RCS Enters Its Next Growth Phase, as Infobip Sees New Value for Operators, Brands, and Users

RCS Enters Its Next Growth Phase, as Infobip Sees New Value for Operators, Brands, and Users
Dražen Tomić / Tomich Productions

RCS is no longer just another messaging standard, still looking for market validation. It is increasingly becoming a commercially relevant channel, said Ante Pamuković, Chief Revenue Officer at Infobip for ICTbusiness Media. He believes the conditions are finally falling into place for broader adoption. After years of slow progress, fragmented deployments, and limited interoperability, RCS is now moving into a phase where brands can begin using it more seriously in customer communication.

Pamuković stresses that RCS has always had a much more complex path to scale than app-based platforms such as WhatsApp. “Here, there is an added layer of complexity because all 800 mobile operators in the world need to complete integrations, preparations, and agreements with Google and others,” he says. That operational and ecosystem complexity, combined with several unsuccessful attempts over the past two decades, has long held the technology back.

That is now starting to change. According to Pamuković, several of the world’s biggest markets have already integrated RCS at the mobile network level, with Europe emerging as one of the most advanced regions. “France, Spain, the United Kingdom, Italy, Germany, then Mexico, Brazil, and North America, while India has already opened up and Asia is following,” he notes. The main shift is that RCS is finally gaining the reach and interoperability needed to deliver messages across a broad base of Android and iOS devices.

Apple’s entry is particularly important in that context. For Pamuković, it addresses one of the biggest missing pieces that previously limited RCS’s commercial momentum. “With Apple joining the story and with integrations on the operator side, businesses can now start using the technology together with us as a technology partner,” he says.
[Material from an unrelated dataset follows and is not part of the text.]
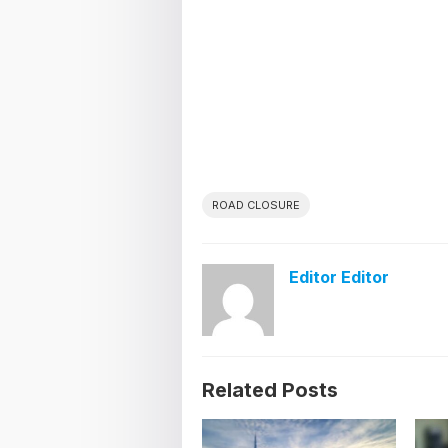
ROAD CLOSURE
Editor Editor
Related Posts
In effect, the market is moving from a waiting phase into an execution phase.

For telecom operators, that also creates a fresh monetization opportunity. Pamuković describes RCS as “a very important new source of revenue” at a time when operators have been under pressure from declining income in traditional communications services. Much of the value once associated with SMS has shifted toward OTT channels, and RCS could help operators reclaim a more meaningful role in business messaging.

Infobip sees its own role in building value-added services and solutions on top of that channel. “By developing different solutions for its customers, Infobip can embed its own value through various services,” Pamuković explains. But the larger story is what this means for enterprise users. Traditional messaging, especially SMS, has largely been a one-way channel with limited engagement options. “You send a piece of information, and that is it. You do not know whether someone accepted it or acted on it,” he says.

RCS changes that model by enabling much richer interaction. “You can create different offers and materials where people can immediately click, do something, buy something, or start communication with the brand,” Pamuković explains. That ability to move directly from message to action is one of the strongest arguments for RCS, especially in e-commerce, customer engagement, and digital sales journeys.

Another major advantage is that RCS is native to the handset. “It is an application that is natively on every phone. Nothing needs to be installed or downloaded,” he says. In a market where every extra step can reduce conversion, that native presence gives brands a potentially powerful advantage over standalone apps.

Pamuković does not expect an overnight replacement of existing channels. WhatsApp is already deeply embedded in many companies’ communication strategies, and businesses have invested heavily in it. But he sees the coexistence of channels as positive. “A very healthy competition is being created for brands, and I think end users and the brands themselves will benefit the most in the long term,” he concludes. That competitive pressure may ultimately accelerate innovation and turn business messaging from a basic notification tool into a full-scale commercial and service channel.